The queuing issue is normally at European airports that serve package holiday flights. Geneva and Chambery can be chaos at the wrong time.
Basically, the tour operators fault because they have several flights all arriving at roughly the same time, so the PAX can be distributed around the various destination resorts. For ski flights (the ones I use) there is often a Manchester, Gatwick, Birmingham, Bristol, Leeds, Newcastle, Edinburgh all scheduled to land between 9 and 10am, and each will have 150-200 holiday makers on it. So there can be well over 1000 PAX trying to get through immigration between 9am and 11am on a Saturday morning. Then absolutely nothing from noon Saturday till 9am the following Saturday.
Places like Geneva and Zurich 'should' be able to cope - these are bigger airports but they also have scheduled flights from all over the world. You don't want to land at Geneva just after an Emirates/Qatar A330 or B-777 (don't think A-380s operate into GVA thank god).
Regional airports like Chambery basically have terminals not much bigger than a portacabin with 2 or 3 immigration officials on duty for the Saturday morning rush. If it takes 30 seconds per person to do the passport checking, then handling the Saturday morning surge (1000 pax, 3 officers, 0.5 minute per pax) takes 160 minutes - basically almost 3 hours. If your flight is last to land then you're in for a long wait. Just hope it isn't raining/snowing coz the airline crew want you off the plane so they can take returning holiday makers home again, meaning you'll be stood out on the tarmac queuing to get into the terminal.

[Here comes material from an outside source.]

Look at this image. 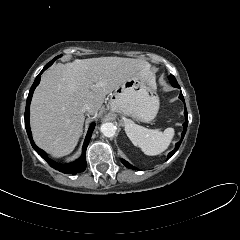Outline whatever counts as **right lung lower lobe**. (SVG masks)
Segmentation results:
<instances>
[{"label": "right lung lower lobe", "mask_w": 240, "mask_h": 240, "mask_svg": "<svg viewBox=\"0 0 240 240\" xmlns=\"http://www.w3.org/2000/svg\"><path fill=\"white\" fill-rule=\"evenodd\" d=\"M54 61H55V59H53L52 61H50L48 64L45 65L43 70L36 77L32 87L29 91V95H28L27 102H26V109H25V127H26L27 134L29 136L30 142L32 144V147L42 158H44L50 164L51 167L55 168L56 170H58L62 173H65V174H76V173H79V172H83L86 169L87 163H86V159H85V154H86V149H87V146L89 144L93 129L95 127V123H91V125L88 129V132H87L84 144H83V148H82V156L78 160H76V161H74V162H72L68 165L58 164L55 161L48 158L47 154L34 144L33 139H32V135H31V131H30L29 114H30V102H31V98H32V95H33V91L40 82V75L48 67H50L53 64Z\"/></svg>", "instance_id": "1"}]
</instances>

Also remember that Schengen is a stamp you in, stamp you out zone, so for every passenger arriving there is likely to be one leaving too. That means if you've got 1000 pax arriving on a Saturday between 9am and 10am, you're very likely to have 1000 pax departing home again at roughly the same time. So you're going to need another 3 immigration officers handling departures. So the airport needs 6 officers on duty from 9am to noon on a Saturday, but probably only needs a single officer to handle everything for the rest of the week.